REQUIRED WORK.
Scan the data for "Ultimate" and copy each matching line.

[INFORMATION GIVEN — start]

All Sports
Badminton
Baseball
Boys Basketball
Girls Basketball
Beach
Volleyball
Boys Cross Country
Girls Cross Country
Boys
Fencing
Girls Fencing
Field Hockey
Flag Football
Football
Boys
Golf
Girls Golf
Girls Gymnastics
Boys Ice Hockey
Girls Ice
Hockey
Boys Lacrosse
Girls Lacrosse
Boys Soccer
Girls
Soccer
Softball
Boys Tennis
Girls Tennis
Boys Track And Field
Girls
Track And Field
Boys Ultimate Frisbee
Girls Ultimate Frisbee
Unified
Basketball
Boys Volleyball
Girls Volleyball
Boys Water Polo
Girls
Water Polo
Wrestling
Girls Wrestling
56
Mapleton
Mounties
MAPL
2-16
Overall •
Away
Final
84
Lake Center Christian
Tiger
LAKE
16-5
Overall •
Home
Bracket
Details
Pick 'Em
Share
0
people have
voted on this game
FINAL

[INFORMATION GIVEN — finish]
[INFORMATION GIVEN — start]

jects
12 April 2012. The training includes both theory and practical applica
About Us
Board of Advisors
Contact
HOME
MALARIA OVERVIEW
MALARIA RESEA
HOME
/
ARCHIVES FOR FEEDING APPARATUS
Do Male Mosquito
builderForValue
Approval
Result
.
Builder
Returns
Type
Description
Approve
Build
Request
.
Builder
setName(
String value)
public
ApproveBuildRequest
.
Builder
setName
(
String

[INFORMATION GIVEN — finish]
[INFORMATION GIVEN — start]

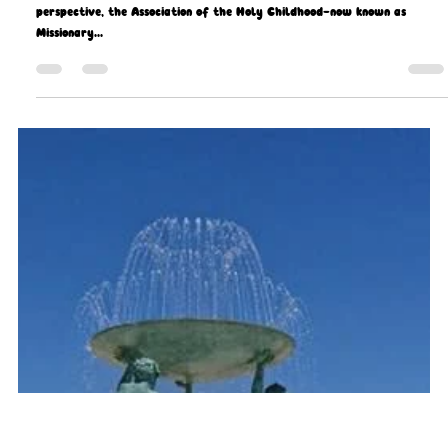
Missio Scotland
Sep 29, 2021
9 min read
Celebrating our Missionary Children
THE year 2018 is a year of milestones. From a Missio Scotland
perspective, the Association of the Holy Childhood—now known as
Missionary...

[INFORMATION GIVEN — finish]

SOLUTION TO THE EXERCISE.
Boys Ultimate Frisbee
Girls Ultimate Frisbee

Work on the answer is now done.